"Be thoughtful about what you're giving away for free and why. Freemium and free trials are all the rage, and virtually every digital news organization has some content that's not behind the paywall. Great. But make sure you understand the return on this investment. A free trial is a taste of something to prove it's as good as you said and to help someone new to understand what it 'tastes like.' But once they've tasted, they don't need to taste it again. Too many readers game the system, clearing cookies and rotating through devices and news sources each month to avoid paying."
That quote comes from best-selling author and speaker Robbie Kellman Baxter—she even keynoted a past SIPA Conference—in an article she wrote for the site What's New in Publishing titled What Publishers Can Learn From Other Sectors.
A recent report from the Shorenstein Center at Harvard and Lenfest Institute agreed with her. Most publishers are too generous and need to stop more readers to force conversion, the report said. It spoke about the importance of having a high stop rate—the percentage of all digital users who are "stopped" by a subscription prompt, a paywall or a meter limit. The report found that the organizations that are stopping more people have stronger digital businesses.
Here are more audience and content tips from Kellman Baxter and others:
"Don't hide the cancel button or lock-in membership," writes Kellman Baxter. "Netflix takes this to an extreme, in the best way. You can only subscribe monthly—there is no 'annual' option, and every time they change the model or raise prices, they remind subscribers that they are free to 'cancel anytime.' Why? Besides being the ethical approach, members who feel locked in will eventually break free. When they do, they will loudly share their story, and they're unlikely to return. Make it easy to leave and easy to return."
Make your content valuable and affordable. "If [one of your customers] doesn't want to buy your content because [she] says it's too expensive, then maybe you need to do some soul searching in your content," said Grey Montgomery, president, data & research division, Farm Journal. "My audience in a lot of ways can't afford it but they do because we also pitch back, for example, 'If you follow all of our hedging strategies with your size crop, this is how much you would have made. Therefore by investing the $500 you'll make $5,000.'"

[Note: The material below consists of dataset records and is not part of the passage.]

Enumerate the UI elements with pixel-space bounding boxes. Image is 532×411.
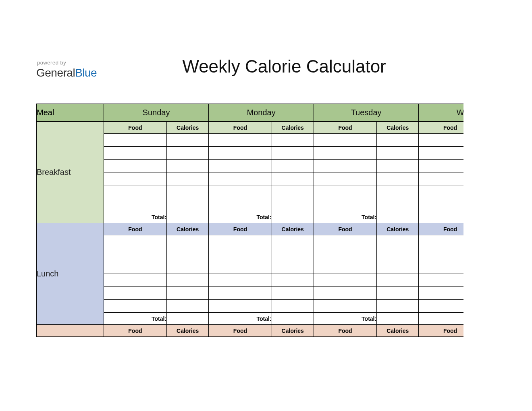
food-cell[interactable]: [419, 185, 463, 198]
food-cell[interactable]: [104, 147, 166, 160]
food-cell[interactable]: [104, 134, 166, 147]
food-cell[interactable]: [419, 261, 463, 274]
calories-cell[interactable]: [272, 248, 314, 261]
calories-cell[interactable]: [377, 287, 419, 300]
calories-cell[interactable]: [377, 160, 419, 172]
calories-cell[interactable]: [167, 235, 209, 248]
food-cell[interactable]: [209, 274, 272, 287]
food-cell[interactable]: [104, 198, 166, 211]
calories-cell[interactable]: [272, 185, 314, 198]
calories-cell[interactable]: [167, 248, 209, 261]
food-cell[interactable]: [104, 274, 166, 287]
food-cell[interactable]: [419, 198, 463, 211]
food-cell[interactable]: [314, 261, 376, 274]
calories-cell[interactable]: [272, 287, 314, 300]
calories-cell[interactable]: [167, 261, 209, 274]
food-cell[interactable]: [314, 235, 376, 248]
subheader-food: Food: [419, 223, 463, 235]
food-cell[interactable]: [314, 134, 376, 147]
total-label: Total:: [104, 313, 166, 325]
food-cell[interactable]: [209, 160, 272, 172]
calories-cell[interactable]: [167, 300, 209, 313]
calories-cell[interactable]: [272, 300, 314, 313]
calories-cell[interactable]: [167, 160, 209, 172]
food-cell[interactable]: [104, 300, 166, 313]
subheader-food: Food: [419, 325, 463, 337]
food-cell[interactable]: [209, 134, 272, 147]
food-cell[interactable]: [209, 300, 272, 313]
calories-cell[interactable]: [377, 274, 419, 287]
food-cell[interactable]: [209, 185, 272, 198]
calories-cell[interactable]: [272, 198, 314, 211]
food-cell[interactable]: [209, 248, 272, 261]
calories-cell[interactable]: [377, 134, 419, 147]
calories-cell[interactable]: [377, 248, 419, 261]
food-cell[interactable]: [209, 198, 272, 211]
food-cell[interactable]: [209, 261, 272, 274]
food-cell[interactable]: [419, 172, 463, 185]
calories-cell[interactable]: [167, 185, 209, 198]
food-cell[interactable]: [419, 235, 463, 248]
calories-cell[interactable]: [377, 185, 419, 198]
calories-cell[interactable]: [167, 274, 209, 287]
food-cell[interactable]: [314, 300, 376, 313]
food-cell[interactable]: [314, 172, 376, 185]
food-cell[interactable]: [419, 300, 463, 313]
total-value: [272, 211, 314, 223]
food-cell[interactable]: [314, 147, 376, 160]
food-cell[interactable]: [314, 198, 376, 211]
total-label: Total:: [209, 211, 272, 223]
calories-cell[interactable]: [377, 172, 419, 185]
subheader-calories: Calories: [272, 122, 314, 134]
food-cell[interactable]: [419, 287, 463, 300]
calories-cell[interactable]: [377, 235, 419, 248]
subheader-food: Food: [209, 122, 272, 134]
food-cell[interactable]: [419, 248, 463, 261]
food-cell[interactable]: [104, 287, 166, 300]
food-cell[interactable]: [419, 160, 463, 172]
food-cell[interactable]: [209, 235, 272, 248]
food-cell[interactable]: [104, 160, 166, 172]
food-cell[interactable]: [209, 287, 272, 300]
calorie-table: MealSundayMondayTuesdayWednesBreakfastFo…: [36, 104, 463, 337]
calories-cell[interactable]: [377, 198, 419, 211]
food-cell[interactable]: [419, 134, 463, 147]
calories-cell[interactable]: [272, 147, 314, 160]
calories-cell[interactable]: [377, 147, 419, 160]
calories-cell[interactable]: [272, 134, 314, 147]
food-cell[interactable]: [104, 172, 166, 185]
calories-cell[interactable]: [272, 160, 314, 172]
food-cell[interactable]: [209, 172, 272, 185]
meal-label-dinner: [37, 325, 104, 337]
calories-cell[interactable]: [272, 172, 314, 185]
calories-cell[interactable]: [167, 134, 209, 147]
food-cell[interactable]: [104, 261, 166, 274]
calories-cell[interactable]: [377, 261, 419, 274]
total-label: Total:: [314, 313, 376, 325]
calories-cell[interactable]: [272, 274, 314, 287]
food-cell[interactable]: [419, 147, 463, 160]
calories-cell[interactable]: [377, 300, 419, 313]
calories-cell[interactable]: [167, 287, 209, 300]
food-cell[interactable]: [314, 287, 376, 300]
calories-cell[interactable]: [167, 198, 209, 211]
subheader-food: Food: [104, 223, 166, 235]
total-value: [167, 211, 209, 223]
food-cell[interactable]: [104, 235, 166, 248]
food-cell[interactable]: [419, 274, 463, 287]
food-cell[interactable]: [314, 160, 376, 172]
food-cell[interactable]: [104, 248, 166, 261]
food-cell[interactable]: [314, 248, 376, 261]
calories-cell[interactable]: [272, 261, 314, 274]
food-cell[interactable]: [314, 274, 376, 287]
column-header-day: Monday: [209, 104, 314, 122]
food-cell[interactable]: [209, 147, 272, 160]
subheader-calories: Calories: [377, 223, 419, 235]
calories-cell[interactable]: [167, 147, 209, 160]
brand-logo: powered by GeneralBlue: [36, 60, 97, 79]
food-cell[interactable]: [104, 185, 166, 198]
calories-cell[interactable]: [167, 172, 209, 185]
calories-cell[interactable]: [272, 235, 314, 248]
food-cell[interactable]: [314, 185, 376, 198]
subheader-calories: Calories: [167, 325, 209, 337]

Work on your welcome message. "30% of onsite digital subscriptions originate from 'welcome' messages that provide an introduction to new readers, and 'warn' messages that serve as reminders as the reader approaches the meter limit," the Shorenstein report said. They urge you to test multiple strategies to determine the most effective marketing messages. "Browser overlays and customized warnings have proven effective, particularly those that underscore meter limits for individual users and offer customized options for unique subscriptions based on the reader's profile and viewing history."
"Start with customer experience and work backwards to the technology," Steve Jobs told a large audience in 1997. "You can't start with the technology and figure out where you're going to sell out. I've made this mistake maybe more than anyone else in this room... And as we have tried to come up with a strategy and a vision for Apple, it started with, 'What incredible benefits can we give to the customer? Where can we take the customer?' Not let's start with sitting down with the engineers and figure out what awesome technology we have and how we're going to market that."

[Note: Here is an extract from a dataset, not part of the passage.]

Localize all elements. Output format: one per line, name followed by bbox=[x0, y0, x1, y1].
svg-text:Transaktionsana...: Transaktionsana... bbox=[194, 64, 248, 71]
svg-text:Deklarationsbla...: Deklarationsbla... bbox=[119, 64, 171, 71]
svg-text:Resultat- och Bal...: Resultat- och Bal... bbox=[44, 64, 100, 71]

"Be willing to cut even as you add," writes Kellman Baxter. "Many publishers are organized based on what was (and maybe no longer is) the best bundling of value for readers. For example, a regional paper might have a little world news, a little national, a little politics, and a smattering of lifestyle, sports and business. Today, [audiences] have so many choices, and the freedom to get deep expertise in the areas that matter most. If you can't provide differentiated content worth paying for in every department, consider dropping that content."